WHAT IS NEEDED: Look for the string "policy" in the material below. Copy every line where you find it.
(Beginning of RECORDS FOR PROCESSING)
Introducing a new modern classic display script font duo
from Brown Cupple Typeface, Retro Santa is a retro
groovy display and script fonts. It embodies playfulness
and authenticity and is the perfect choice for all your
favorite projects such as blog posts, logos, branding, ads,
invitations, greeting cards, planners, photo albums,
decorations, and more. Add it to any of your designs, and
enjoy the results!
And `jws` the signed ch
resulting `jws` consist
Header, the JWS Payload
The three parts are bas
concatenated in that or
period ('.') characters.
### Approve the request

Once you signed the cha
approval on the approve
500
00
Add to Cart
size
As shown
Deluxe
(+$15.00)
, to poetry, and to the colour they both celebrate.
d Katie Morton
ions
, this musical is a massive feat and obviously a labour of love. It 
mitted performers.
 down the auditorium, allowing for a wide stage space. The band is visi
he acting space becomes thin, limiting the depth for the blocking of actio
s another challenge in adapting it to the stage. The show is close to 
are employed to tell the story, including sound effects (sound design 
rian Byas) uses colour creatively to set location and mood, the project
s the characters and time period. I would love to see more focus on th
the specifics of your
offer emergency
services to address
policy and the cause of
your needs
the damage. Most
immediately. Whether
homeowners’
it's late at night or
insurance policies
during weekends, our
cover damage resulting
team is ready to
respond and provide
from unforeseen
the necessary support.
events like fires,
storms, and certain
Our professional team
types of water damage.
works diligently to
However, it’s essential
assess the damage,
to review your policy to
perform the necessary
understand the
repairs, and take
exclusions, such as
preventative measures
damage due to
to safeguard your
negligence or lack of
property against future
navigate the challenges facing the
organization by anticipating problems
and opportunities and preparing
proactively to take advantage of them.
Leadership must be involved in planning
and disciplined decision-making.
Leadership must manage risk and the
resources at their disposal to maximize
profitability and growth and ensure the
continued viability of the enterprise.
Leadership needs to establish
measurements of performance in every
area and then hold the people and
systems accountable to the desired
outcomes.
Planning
(End of RECORDS FOR PROCESSING)
SOLUTION:
policy and the cause of
to review your policy to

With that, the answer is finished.